There have been several studies on the characteristics of patients with polypharmacy or related factors. However, no clustering studies have been conducted on polypharmacy based on multi-faceted patient factors. Clustering has usually been performed in a single disease to identify its subtypes of patients regarding their prognosis and to provide tailored approaches to those subtypes21,22,23. Cluster analysis on multimorbidity patients was performed, but only clustering of frequently morbid diseases or prescription drugs was performed24. Our study identified some characteristic phenotypes in patients with polypharmacy, including sociodemographic factors, clinical status, and medical utilization behavior, through K-means cluster analysis.

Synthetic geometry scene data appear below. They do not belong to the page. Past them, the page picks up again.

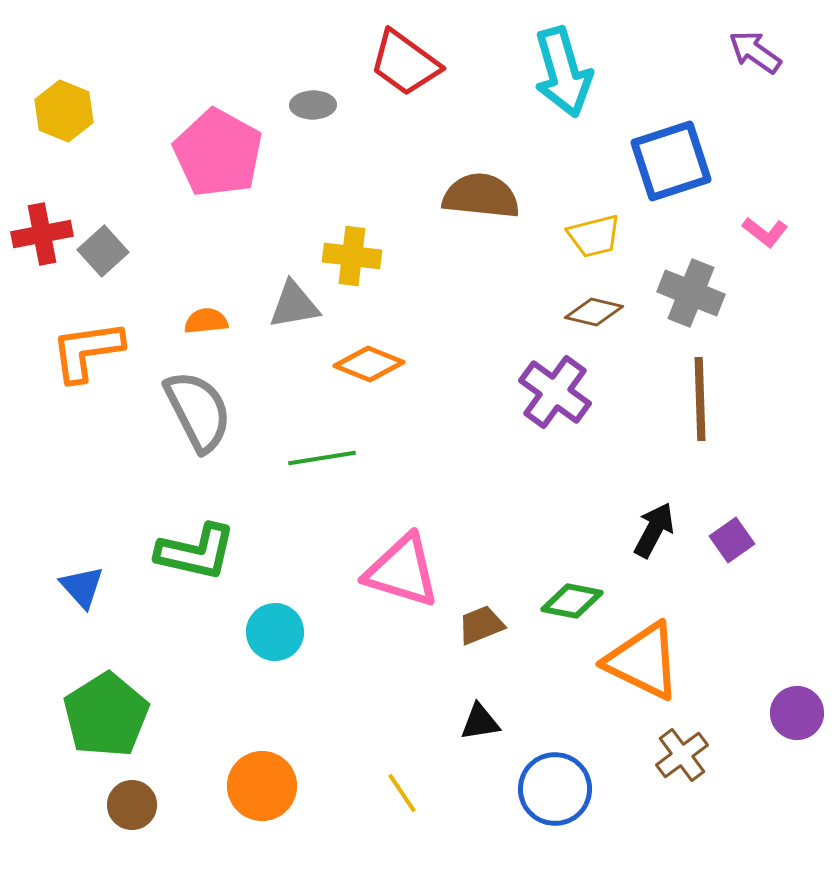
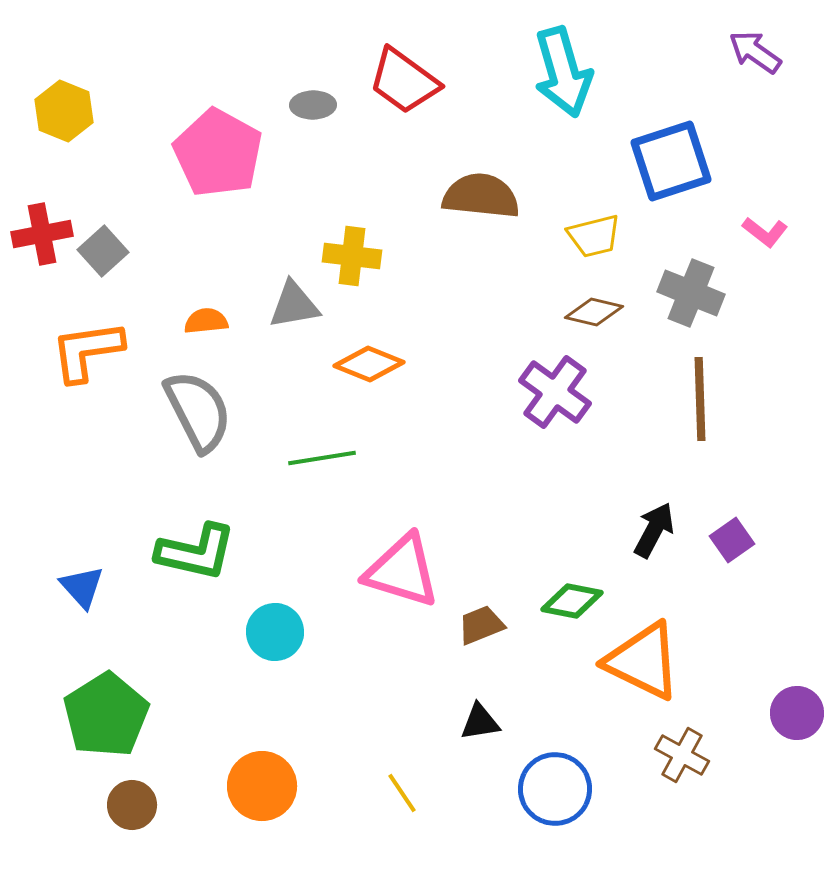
red trapezoid: moved 1 px left, 18 px down
brown cross: rotated 24 degrees counterclockwise
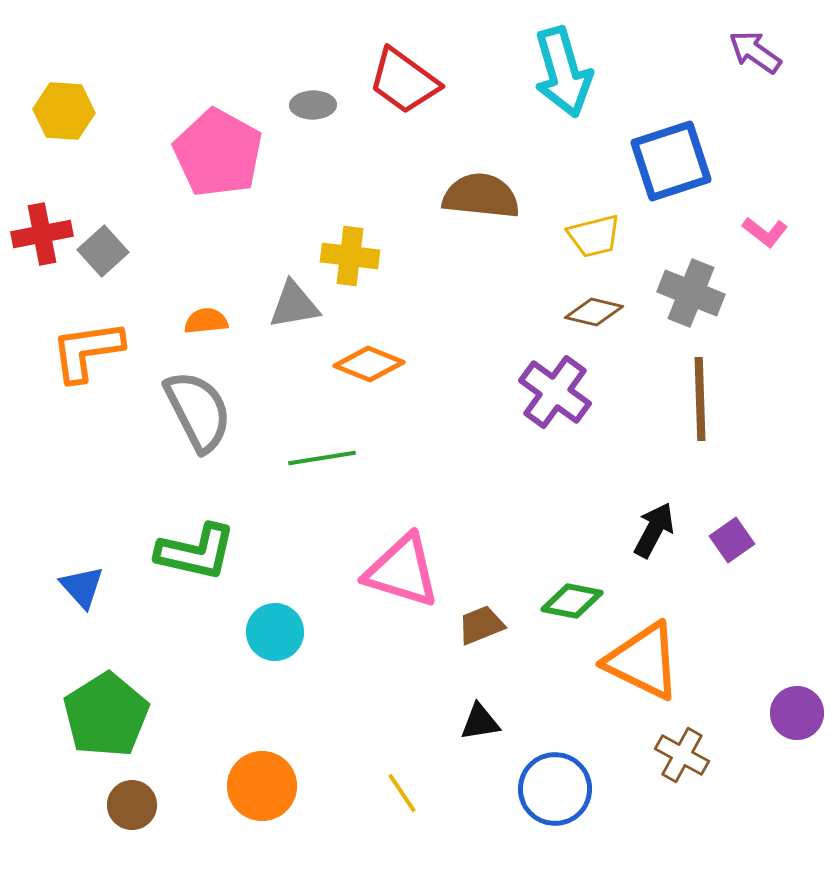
yellow hexagon: rotated 18 degrees counterclockwise
yellow cross: moved 2 px left
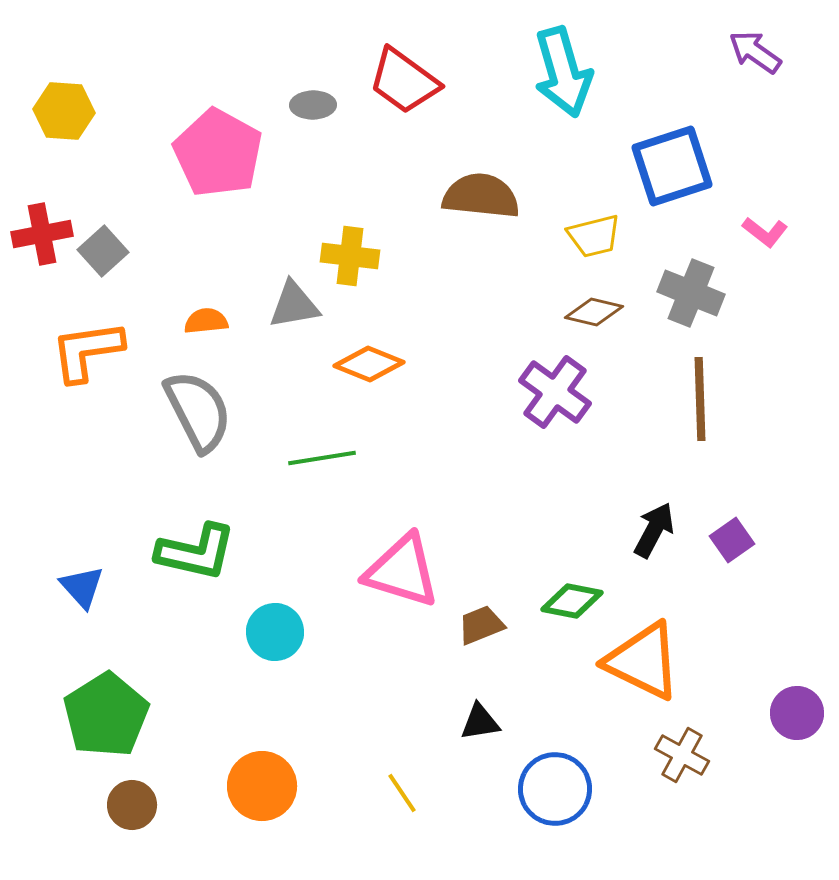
blue square: moved 1 px right, 5 px down
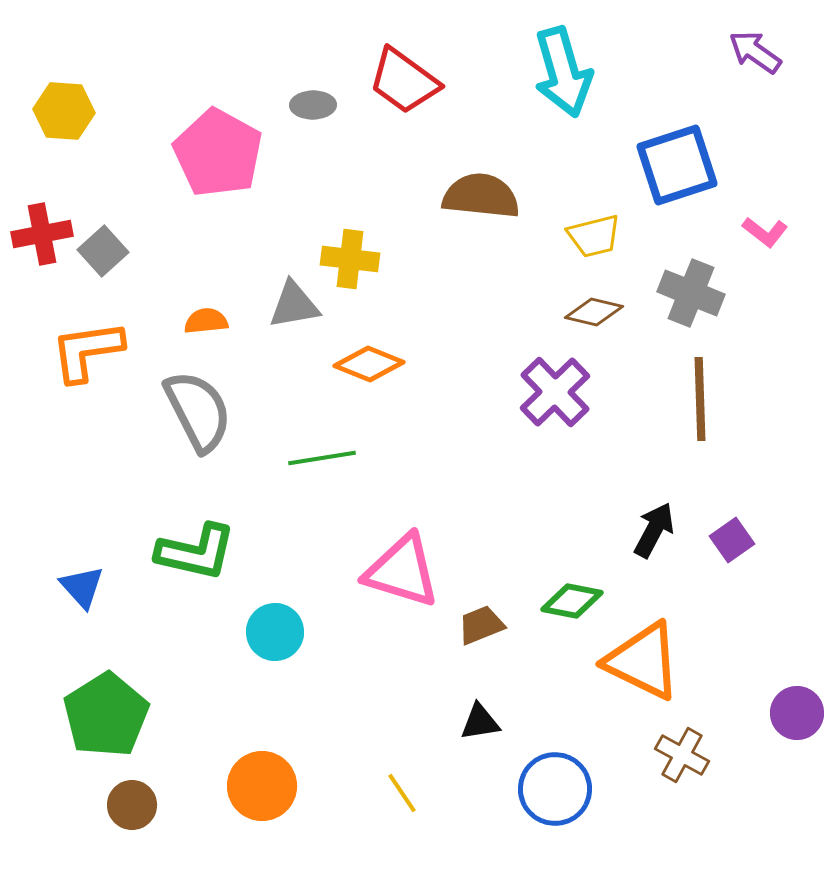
blue square: moved 5 px right, 1 px up
yellow cross: moved 3 px down
purple cross: rotated 10 degrees clockwise
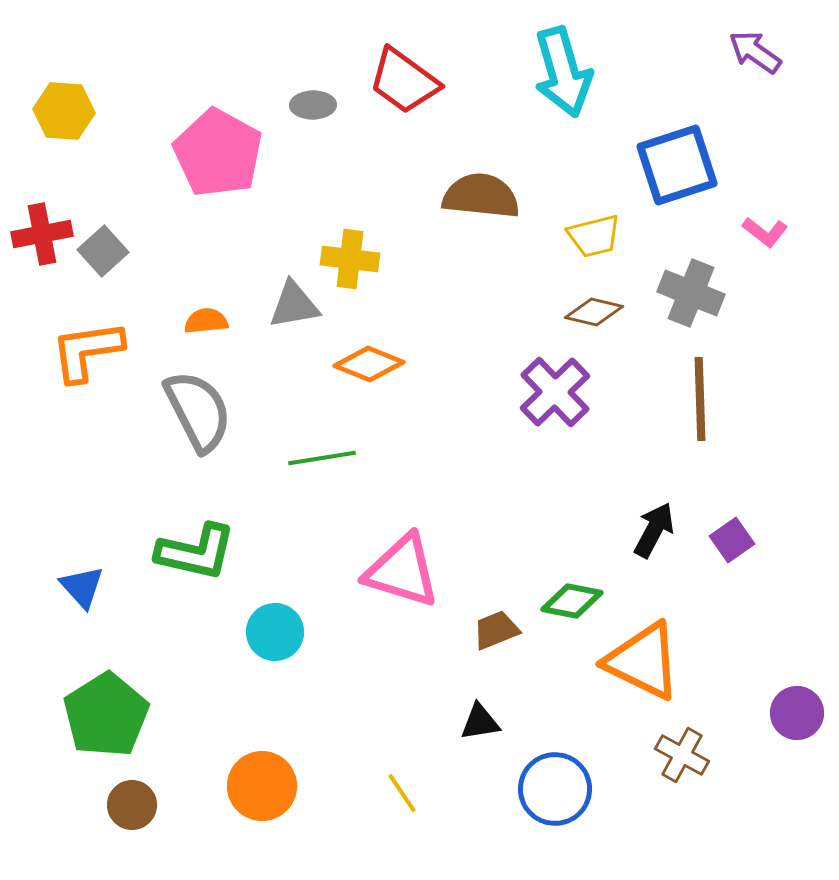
brown trapezoid: moved 15 px right, 5 px down
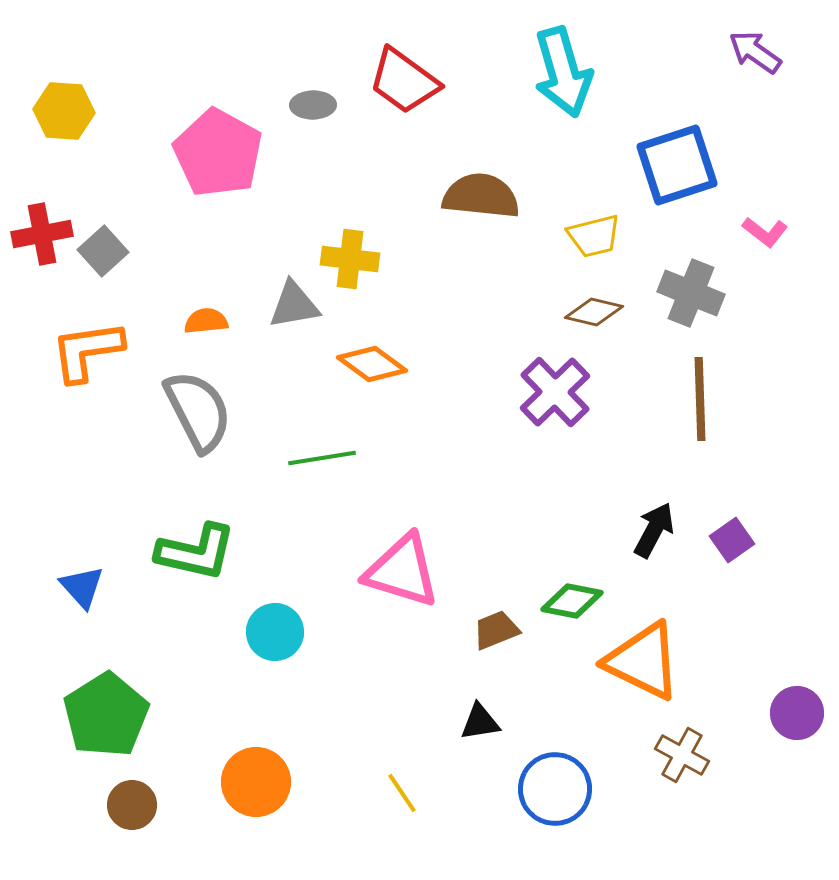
orange diamond: moved 3 px right; rotated 14 degrees clockwise
orange circle: moved 6 px left, 4 px up
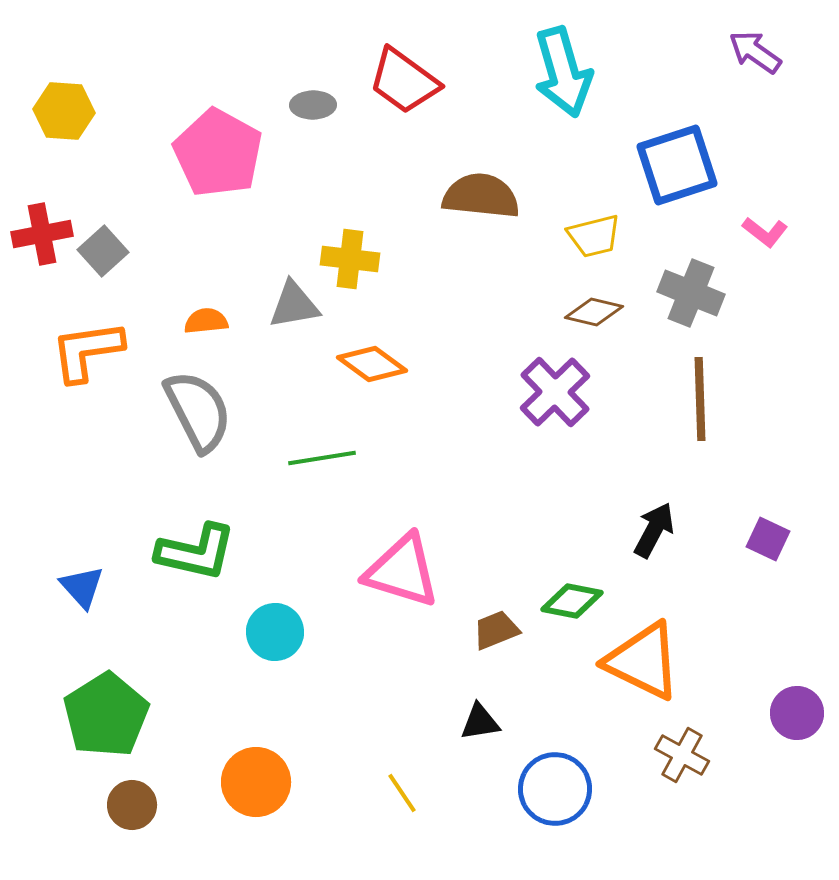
purple square: moved 36 px right, 1 px up; rotated 30 degrees counterclockwise
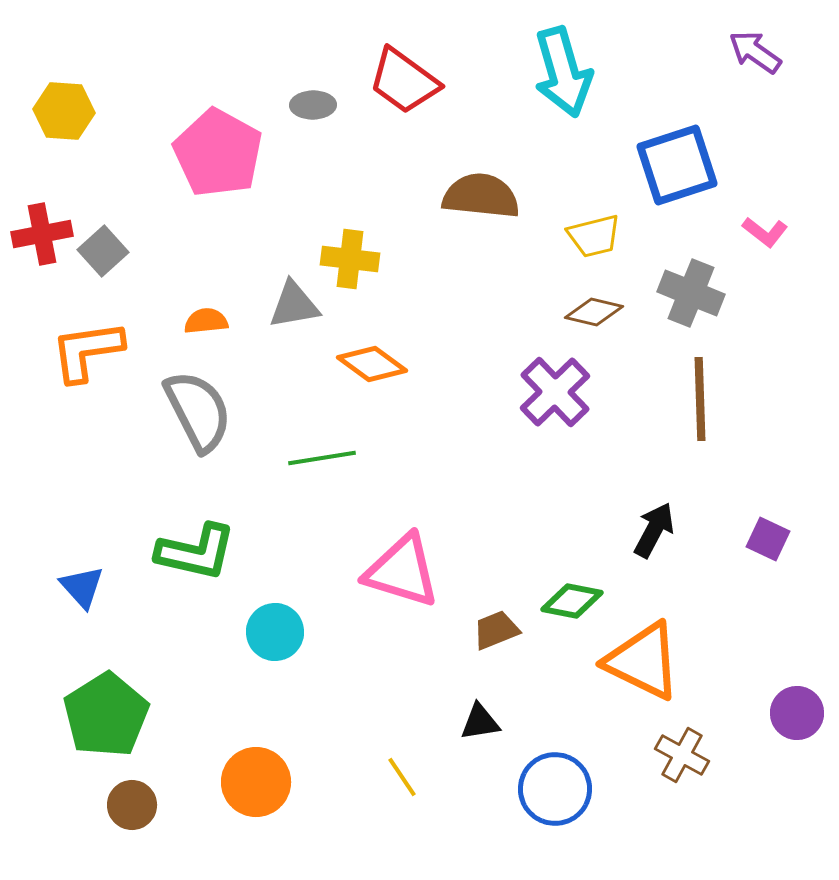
yellow line: moved 16 px up
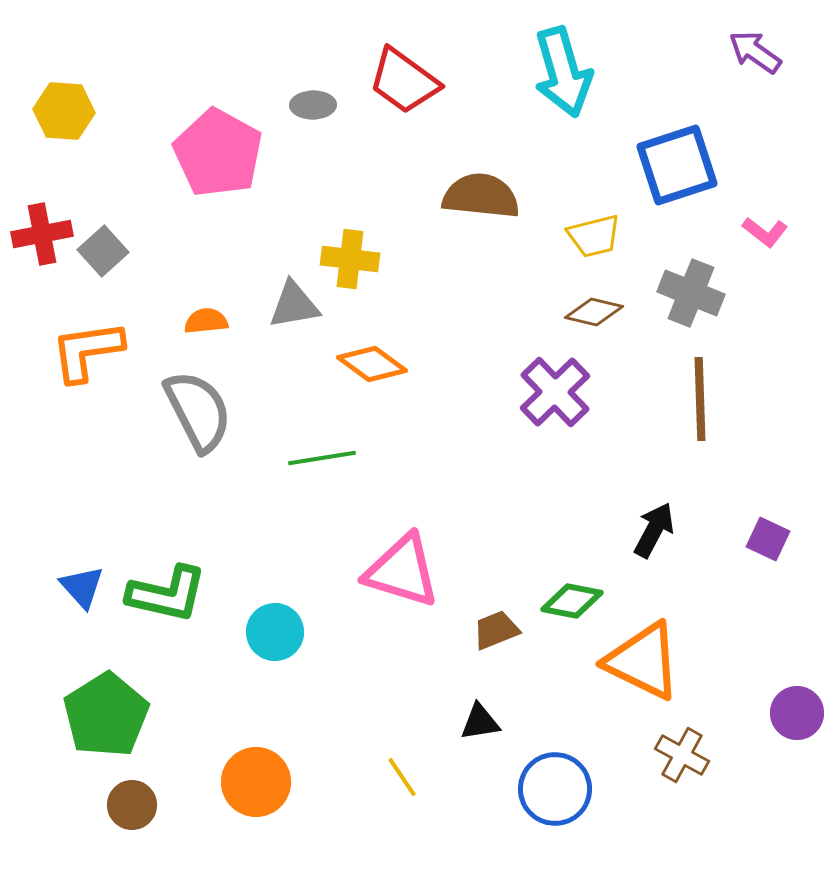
green L-shape: moved 29 px left, 42 px down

It has been well elucidated that older age, living in care homes, cancer survivors, and multimorbidity are significantly associated with higher prevalence of polypharmacy3,25. In their study in Japan, Ishizaki et al. reported that patients with more hospitalizations and visits to medical institutions were at a higher risk of polypharmacy26. In our study, most patients with polypharmacy were elderly people with multimorbidity and a group comprising inpatients with severe diseases, such as cancer, was also included. However, in one cluster, the majority were middle-aged males and the patients in some clusters were those with mild chronic diseases who had relatively few visits to medical institutions and did not receive sufficient health care. A study conducted in the United States reported a significant relationship between polypharmacy in Medicaid beneficiaries and higher medical use and expenditures27. This is in line with one cluster found in our study. In Korea, the medical aid program, a public assistance system similar to Medicaid in the United States, has been operated by government authorities for low-income people. Health care services are provided to the entire population in Korea based on a national fee-for-service and mainly two types of health security systems are in operation28. The National Health Insurance program, which is a compulsory social insurance, allows the insured’s contributions and the government subsidy to share health care costs28. Some low-income households are guaranteed to receive appropriate medical services without financial difficulties as medical aid beneficiaries29. The patients in cluster 3 consisted of low-income people with relatively frequent visits to several clinics in the community; many medical aid beneficiaries were included. However, the patients in cluster 4 were high-income older people who used multiple clinics most frequently (Table 2, Fig. 2). In both clusters, the patients often had psychiatric and musculoskeletal disorders and asthma or chronic obstructive pulmonary disease (Fig. 3).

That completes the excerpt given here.